Stored data:

┄┄┄┄┄┄┄┄┄┄┄┄┄┄┄┄┄┄┄┄

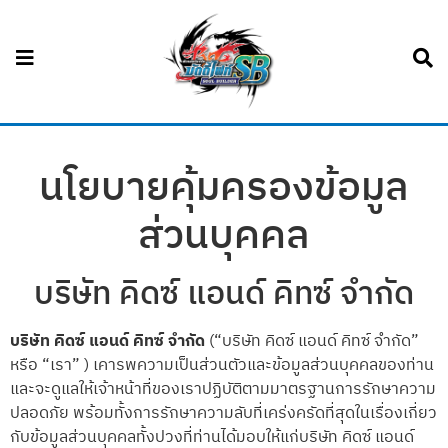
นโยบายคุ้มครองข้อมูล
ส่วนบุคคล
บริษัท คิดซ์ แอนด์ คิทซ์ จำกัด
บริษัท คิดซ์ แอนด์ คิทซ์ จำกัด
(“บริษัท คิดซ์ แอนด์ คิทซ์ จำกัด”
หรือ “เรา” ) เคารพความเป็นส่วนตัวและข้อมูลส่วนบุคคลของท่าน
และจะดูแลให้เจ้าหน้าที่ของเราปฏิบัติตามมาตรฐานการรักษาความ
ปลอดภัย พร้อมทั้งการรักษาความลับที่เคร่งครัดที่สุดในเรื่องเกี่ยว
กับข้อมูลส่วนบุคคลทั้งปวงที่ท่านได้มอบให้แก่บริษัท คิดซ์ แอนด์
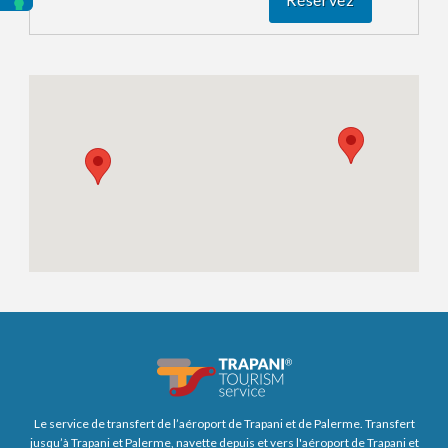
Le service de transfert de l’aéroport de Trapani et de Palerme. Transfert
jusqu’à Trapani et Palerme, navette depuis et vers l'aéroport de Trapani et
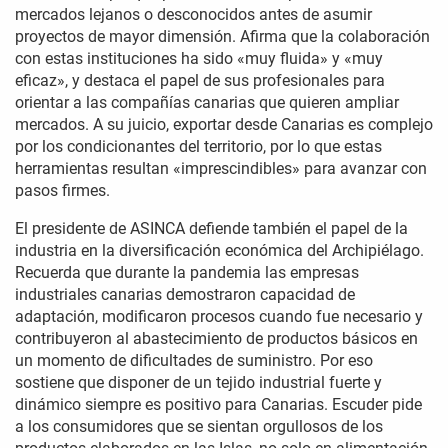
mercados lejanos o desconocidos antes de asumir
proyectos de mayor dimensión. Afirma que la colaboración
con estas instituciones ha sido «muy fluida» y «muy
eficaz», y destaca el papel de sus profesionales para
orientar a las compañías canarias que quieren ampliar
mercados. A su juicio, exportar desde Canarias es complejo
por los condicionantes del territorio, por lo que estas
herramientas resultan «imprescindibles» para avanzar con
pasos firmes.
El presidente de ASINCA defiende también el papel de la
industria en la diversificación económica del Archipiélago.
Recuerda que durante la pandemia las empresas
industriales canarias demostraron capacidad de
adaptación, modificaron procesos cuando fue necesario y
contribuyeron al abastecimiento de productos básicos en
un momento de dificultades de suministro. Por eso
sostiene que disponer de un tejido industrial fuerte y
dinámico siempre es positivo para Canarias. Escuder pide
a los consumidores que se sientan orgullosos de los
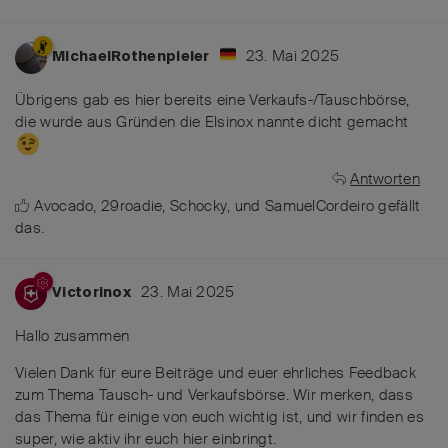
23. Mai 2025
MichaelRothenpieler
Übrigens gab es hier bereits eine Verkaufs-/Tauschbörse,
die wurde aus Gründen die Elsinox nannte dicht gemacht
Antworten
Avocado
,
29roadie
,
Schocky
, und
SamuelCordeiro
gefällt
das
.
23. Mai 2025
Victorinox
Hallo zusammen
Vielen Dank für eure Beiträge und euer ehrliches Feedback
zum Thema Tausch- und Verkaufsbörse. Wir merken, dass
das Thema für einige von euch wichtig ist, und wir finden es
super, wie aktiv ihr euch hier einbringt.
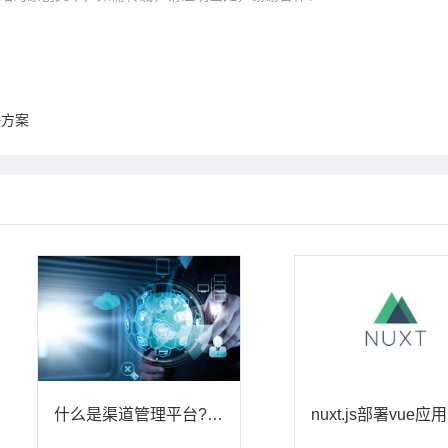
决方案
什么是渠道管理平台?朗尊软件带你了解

┄┄┄┄┄┄┄┄┄┄┄┄┄┄┄┄┄┄┄┄

EXERCISE AIM: Among the lines above, return those that contain the string "papel".

EXPECTED OUTPUT:
eficaz», y destaca el papel de sus profesionales para
El presidente de ASINCA defiende también el papel de la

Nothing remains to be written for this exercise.